Most current works in Sim2Real learning for robotic manipulation tasks leverage camera vision that may be significantly occluded by robot hands during the manipulation. Tactile sensing offers complementary information to vision and can compensate for the information loss caused by the occlusion. However, the use of tactile sensing is restricted in the Sim2Real research due to no simulated tactile sensors being available. To mitigate the gap, we introduce a novel approach for simulating a GelSight tactile sensor in the commonly used Gazebo simulator. Similar to the real GelSight sensor, the simulated sensor can produce high-resolution images by an optical sensor from the interaction between the touched object and an opaque soft membrane. It can indirectly sense forces, geometry, texture and other properties of the object and enables Sim2Real learning with tactile sensing. Preliminary experimental results have shown that the simulated sensor could generate realistic outputs similar to the ones captured by a real GelSight sensor.

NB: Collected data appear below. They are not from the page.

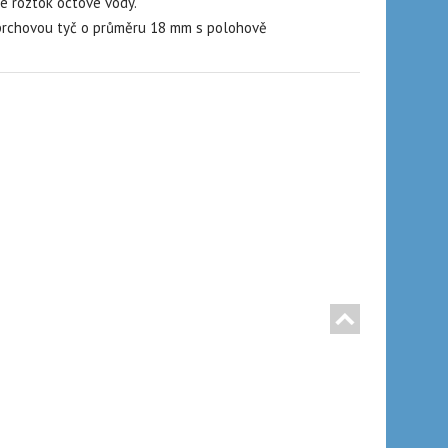
e roztok octové vody.
sprchovou tyč o průměru 18 mm s polohově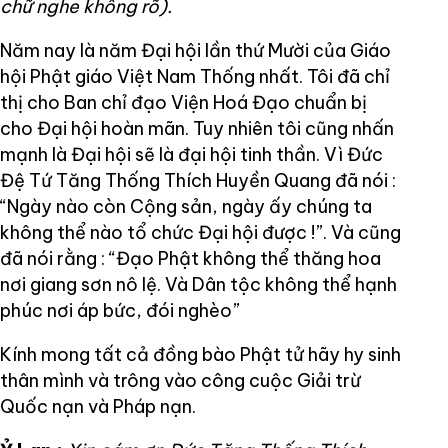
chữ nghe không rõ).
Năm nay là năm Đại hội lần thứ Mười của Giáo
hội Phật giáo Việt Nam Thống nhất. Tôi đã chỉ
thị cho Ban chỉ đạo Viện Hoá Đạo chuẩn bị
cho Đại hội hoàn mãn. Tuy nhiên tôi cũng nhấn
mạnh là Đại hội sẽ là đại hội tinh thần. Vì Đức
Đệ Tứ Tăng Thống Thích Huyền Quang đã nói :
“Ngày nào còn Cộng sản, ngày ấy chúng ta
không thể nào tổ chức Đại hội được !”. Và cũng
đã nói rằng : “Đạo Phật không thể thăng hoa
nơi giang sơn nô lệ. Và Dân tộc không thể hạnh
phúc nơi áp bức, đói nghèo”
Kính mong tất cả đồng bào Phật tử hãy hy sinh
thân mình và trông vào công cuộc Giải trừ
Quốc nạn và Pháp nạn.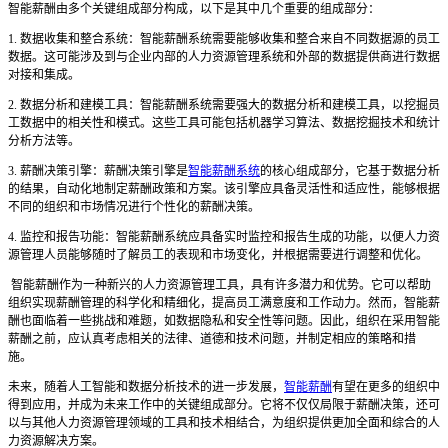
智能薪酬由多个关键组成部分构成，以下是其中几个重要的组成部分：
1. 数据收集和整合系统：智能薪酬系统需要能够收集和整合来自不同数据源的员工
数据。这可能涉及到与企业内部的人力资源管理系统和外部的数据提供商进行数据
对接和集成。
2. 数据分析和建模工具：智能薪酬系统需要强大的数据分析和建模工具，以挖掘员
工数据中的相关性和模式。这些工具可能包括机器学习算法、数据挖掘技术和统计
分析方法等。
3. 薪酬决策引擎：薪酬决策引擎是
智能薪酬系统
的核心组成部分，它基于数据分析
的结果，自动化地制定薪酬政策和方案。该引擎应具备灵活性和适应性，能够根据
不同的组织和市场情况进行个性化的薪酬决策。
4. 监控和报告功能：智能薪酬系统应具备实时监控和报告生成的功能，以便人力资
源管理人员能够随时了解员工的表现和市场变化，并根据需要进行调整和优化。
智能薪酬作为一种新兴的人力资源管理工具，具有许多潜力和优势。它可以帮助
组织实现薪酬管理的科学化和精细化，提高员工满意度和工作动力。然而，智能薪
酬也面临着一些挑战和难题，如数据隐私和安全性等问题。因此，组织在采用智能
薪酬之前，应认真考虑相关的法律、道德和技术问题，并制定相应的策略和措
施。
未来，随着人工智能和数据分析技术的进一步发展，
智能薪酬
有望在更多的组织中
得到应用，并成为未来工作中的关键组成部分。它将不仅仅局限于薪酬决策，还可
以与其他人力资源管理领域的工具和技术相结合，为组织提供更加全面和综合的人
力资源解决方案。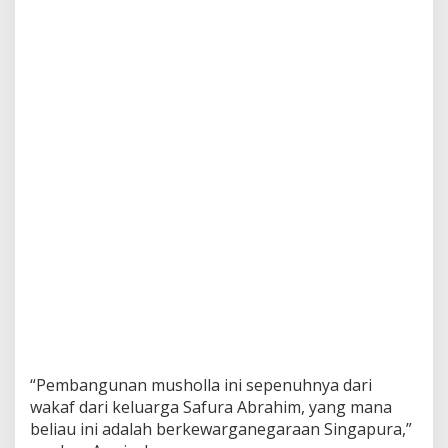
“Pembangunan musholla ini sepenuhnya dari
wakaf dari keluarga Safura Abrahim, yang mana
beliau ini adalah berkewarganegaraan Singapura,”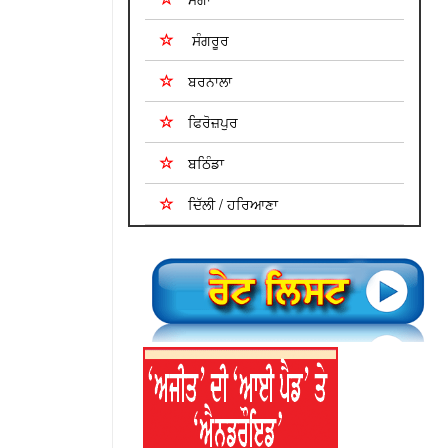
ਸੰਗਰੂਰ
ਬਰਨਾਲਾ
ਫਿਰੋਜ਼ਪੁਰ
ਬਠਿੰਡਾ
ਦਿੱਲੀ / ਹਰਿਆਣਾ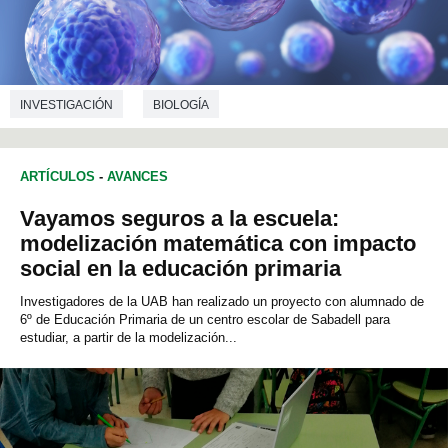
INVESTIGACIÓN
BIOLOGÍA
ARTÍCULOS
-
AVANCES
Vayamos seguros a la escuela:
modelización matemática con impacto
social en la educación primaria
Investigadores de la UAB han realizado un proyecto con alumnado de
6º de Educación Primaria de un centro escolar de Sabadell para
estudiar, a partir de la modelización...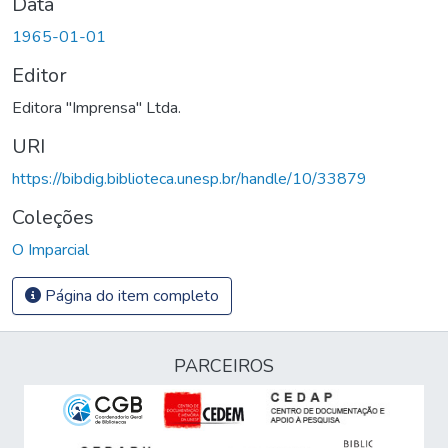
Data
1965-01-01
Editor
Editora "Imprensa" Ltda.
URI
https://bibdig.biblioteca.unesp.br/handle/10/33879
Coleções
O Imparcial
Página do item completo
PARCEIROS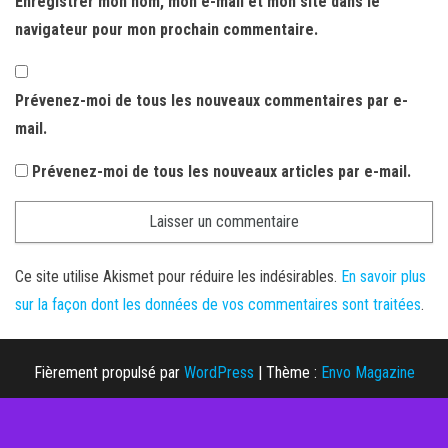
Enregistrer mon nom, mon e-mail et mon site dans le
navigateur pour mon prochain commentaire.
Prévenez-moi de tous les nouveaux commentaires par e-
mail.
Prévenez-moi de tous les nouveaux articles par e-mail.
Ce site utilise Akismet pour réduire les indésirables.
En savoir plus
sur la façon dont les données de vos commentaires sont traitées
.
Fièrement propulsé par
WordPress
|
Thème :
Envo Magazine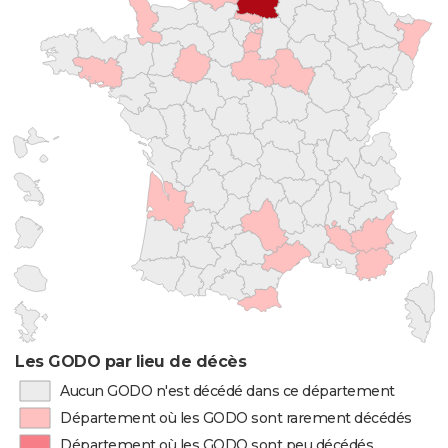
Les GODO par lieu de décès
Aucun GODO n'est décédé dans ce département
Département où les GODO sont rarement décédés
Département où les GODO sont peu décédés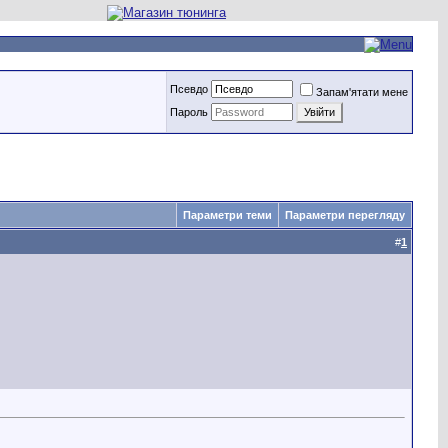
Псевдо
Запам'ятати мене
Пароль
Параметри теми
Параметри перегляду
#
1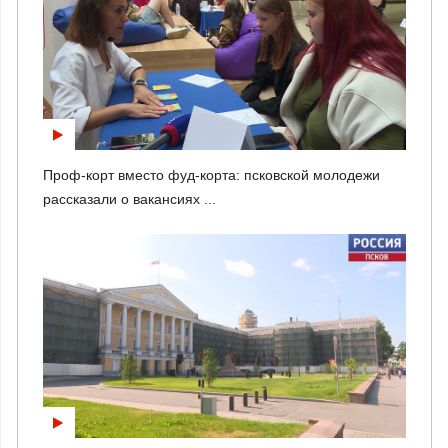
Проф-корт вместо фуд-корта: псковской молодежи
рассказали о вакансиях ...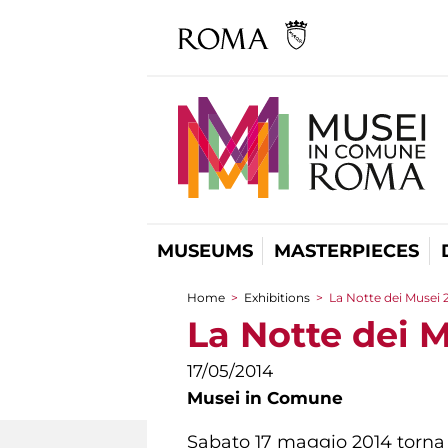
MUSEUMS
MASTERPIECES
Home
>
Exhibitions
>
La Notte dei Musei 2
You are here
La Notte dei M
17/05/2014
Musei in Comune
Sabato 17 maggio 2014 torn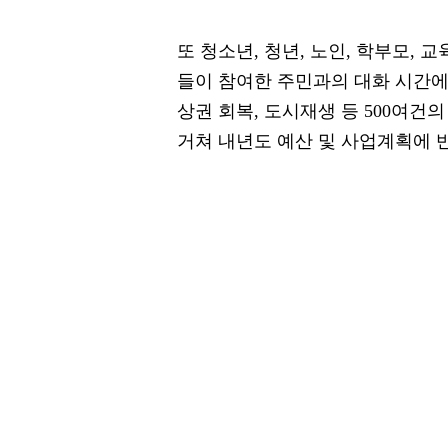
또 청소년, 청년, 노인, 학부모,
들이 참여한 주민과의 대화 시간에는
상권 회복, 도시재생 등 500여건
거쳐 내년도 예산 및 사업계획에 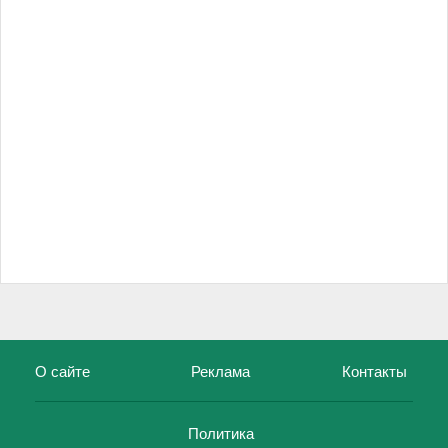
О сайте
Реклама
Контакты
Политика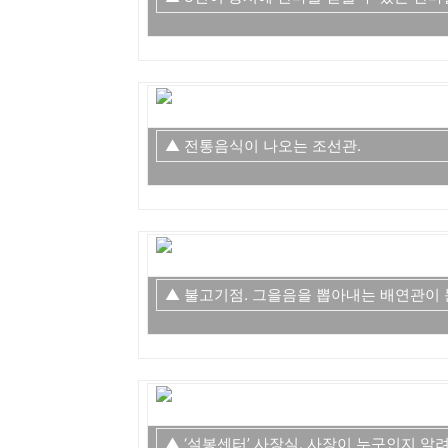
▲ 전통음식이 나오는 조선관.
▲ 불고기점. 그을음을 뽑아내는 배연관이 
▲ ‘설봉센터’ 사장실. 사장이 누구인지 알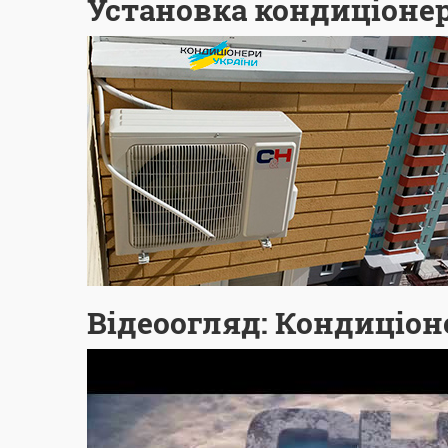
Установка кондиціонера
Відеоогляд: Кондиціоне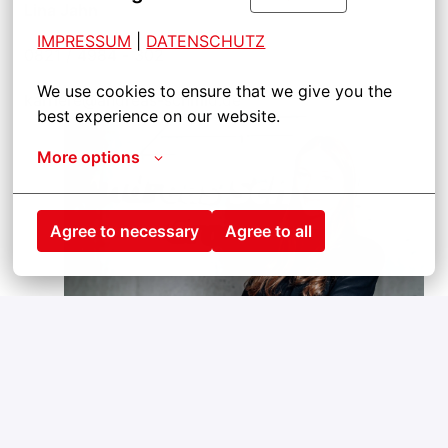
Lina Jahn 
IMPRESSUM
| 
DATENSCHUTZ
0821 / 4984 - 302
We use cookies to ensure that we give you the 
karriere@andreas-schmid.de
best experience on our website.
More options
Agree to necessary
Agree to all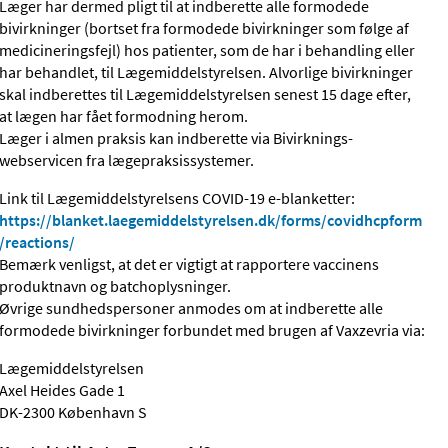
Læger har dermed pligt til at indberette alle formodede
bivirkninger (bortset fra formodede bivirkninger som følge af
medicineringsfejl) hos patienter, som de har i behandling eller
har behandlet, til Lægemiddelstyrelsen. Alvorlige bivirkninger
skal indberettes til Lægemiddelstyrelsen senest 15 dage efter,
at lægen har fået formodning herom.
Læger i almen praksis kan indberette via Bivirknings-
webservicen fra lægepraksissystemer.
Link til Lægemiddelstyrelsens COVID-19 e-blanketter:
https://blanket.laegemiddelstyrelsen.dk/forms/covidhcpform
/reactions/
Bemærk venligst, at det er vigtigt at rapportere vaccinens
produktnavn og batchoplysninger.
Øvrige sundhedspersoner anmodes om at indberette alle
formodede bivirkninger forbundet med brugen af Vaxzevria via:
Lægemiddelstyrelsen
Axel Heides Gade 1
DK-2300 København S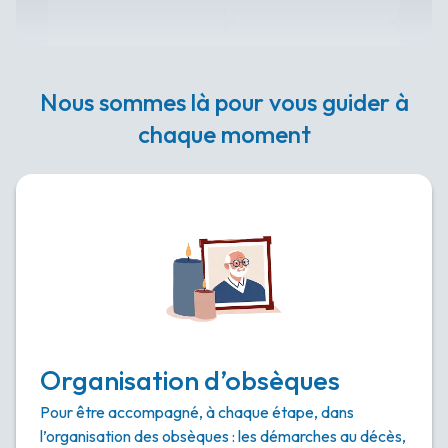
Nous sommes là pour vous guider à
chaque moment
Organisation d’obsèques
Pour être accompagné, à chaque étape, dans
l’organisation des obsèques : les démarches au décès,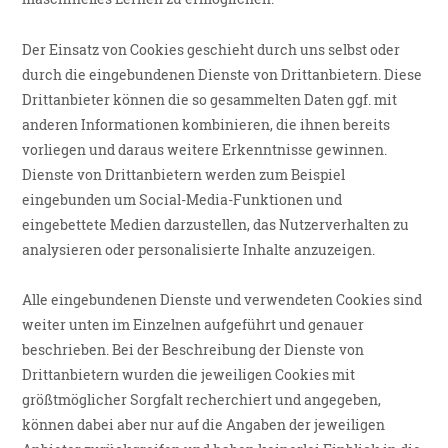
Der Einsatz von Cookies geschieht durch uns selbst oder
durch die eingebundenen Dienste von Drittanbietern. Diese
Drittanbieter können die so gesammelten Daten ggf. mit
anderen Informationen kombinieren, die ihnen bereits
vorliegen und daraus weitere Erkenntnisse gewinnen.
Dienste von Drittanbietern werden zum Beispiel
eingebunden um Social-Media-Funktionen und
eingebettete Medien darzustellen, das Nutzerverhalten zu
analysieren oder personalisierte Inhalte anzuzeigen.
Alle eingebundenen Dienste und verwendeten Cookies sind
weiter unten im Einzelnen aufgeführt und genauer
beschrieben. Bei der Beschreibung der Dienste von
Drittanbietern wurden die jeweiligen Cookies mit
größtmöglicher Sorgfalt recherchiert und angegeben,
können dabei aber nur auf die Angaben der jeweiligen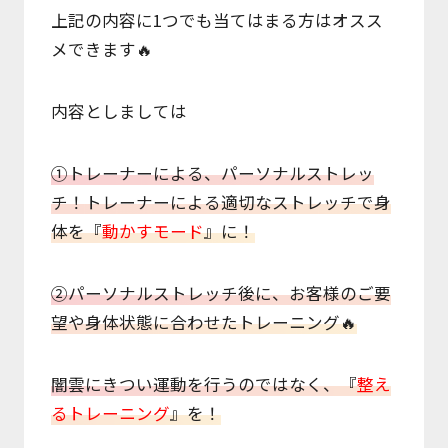
上記の内容に1つでも当てはまる方はオスス
メできます🔥
内容としましては
①トレーナーによる、パーソナルストレッ
チ！トレーナーによる適切なストレッチで身
体を『
動かすモード
』に！
②パーソナルストレッチ後に、お客様のご要
望や身体状態に合わせたトレーニング🔥
闇雲にきつい運動を行うのではなく、『
整え
るトレーニング
』を！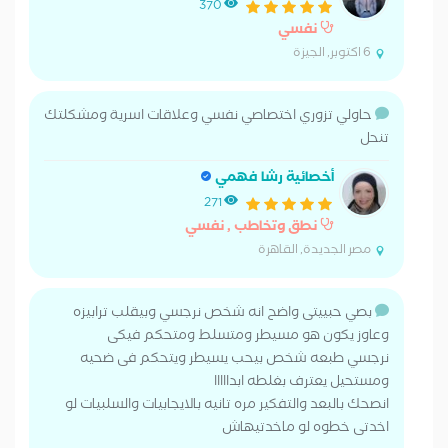
370
نفسي
6 اكتوبر, الجيزة
حاولي تزوري اختصاصي نفسي وعلاقات اسرية ومشكلتك
تنحل
أخصائية رشا فهمي
271
نطق وتخاطب , نفسي
مصر الجديدة, القاهرة
بصي حبييتى واضح انه شخص نرجسي وبيقلب ترابيزه
وعاوز يكون هو مسيطر ومتسلط ومتحكم فيكى
نرجسي طبعه شخص بيحب يسيطر ويتحكم فى ضحيه
ومستحيل يعترف بغلطه ابدااااا
انصحك بالبعد والتفكير مره تانيه بالايجابيات والسلبيات لو
اخدتى خطوه لو ماخدتيهاش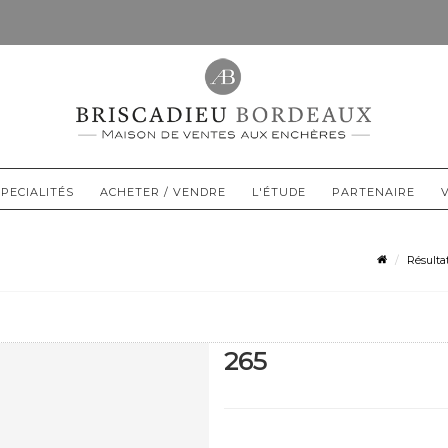
PECIALITÉS
ACHETER / VENDRE
L'ÉTUDE
PARTENAIRE
Résulta
265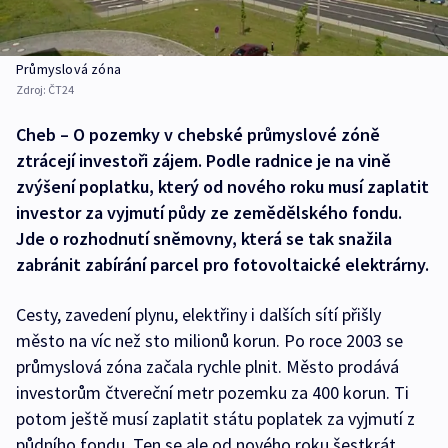
Průmyslová zóna
Zdroj:
ČT24
Cheb – O pozemky v chebské průmyslové zóně
ztrácejí investoři zájem. Podle radnice je na vině
zvýšení poplatku, který od nového roku musí zaplatit
investor za vyjmutí půdy ze zemědělského fondu.
Jde o rozhodnutí sněmovny, která se tak snažila
zabránit zabírání parcel pro fotovoltaické elektrárny.
Cesty, zavedení plynu, elektřiny i dalších sítí přišly
město na víc než sto milionů korun. Po roce 2003 se
průmyslová zóna začala rychle plnit. Město prodává
investorům čtvereční metr pozemku za 400 korun. Ti
potom ještě musí zaplatit státu poplatek za vyjmutí z
půdního fondu. Ten se ale od nového roku šestkrát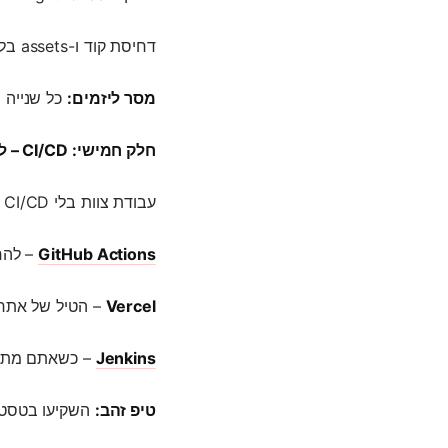
דחיסת קוד ו-assets בלי רחמים
מסר ליזמים:
כל שנייה 
חלק חמישי: CI/CD – לעבוד חכם, לשחרר מהר
עבודת צוות בלי CI/CD זה כמו מרוץ פורמולה בלי בלמים.
GitHub Actions
– להרי
Vercel
– הטיל של אתרי xt.js
Jenkins
– כשאתם מתחי
טיפ זהב:
השקיעו בטסטים אוטומטיים – QA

This GelSight Simulation method was firstly proposed at the 2019 ICRA ViTac Worshop and, given the interest shown by the community, now revised and extended in a new publication. For instance, the initial elastomer deformation approximation approach, generated unrealistic sharp contouring around the in-contact areas, as shown in Figure 2. Improvements achieved now, are shown in Figure 3.
To produce the necessary real datasets, a GelSight sensor is mounted onto a Fused Deposition Modeling (FDM) 3D printer A30 from Geeetech. A set of objects with different shapes on the top is designed and 3D printed using the Form 2 Stereolithography (SLA) 3D printer. A Virtual World comprised of a FDM printer, a GelSight sensor and a set of virtual objects, is also set up. Identical real and virtual datasets are then collected.
These include the STL files for printing the 21 set of objects and support mount,
the raw real and virtual datasets, and the aligned datasets using the per-object alignment method.
Please refer to the paper for more details about the experiments.
One aspect to consider in the Sim2Real learning is the Sim2Real gap that results from characteristics of the real world being not modeled in the simulation. In our case, we find that one major difference between the real and synthetic samples are the textures introduced by the 3D printing process. To mitigate this issue, we create twelve texture maps using GIMP that resemble the textures observed in the real samples, as shown in Figure 1. By randomly perturbing the captured virtual depth-maps with such textures, we are able to produce an effective data augmentation scheme that significantly improves the Sim2Real transition, from a 43.76% classification accuracy to 76.19%, in the real data.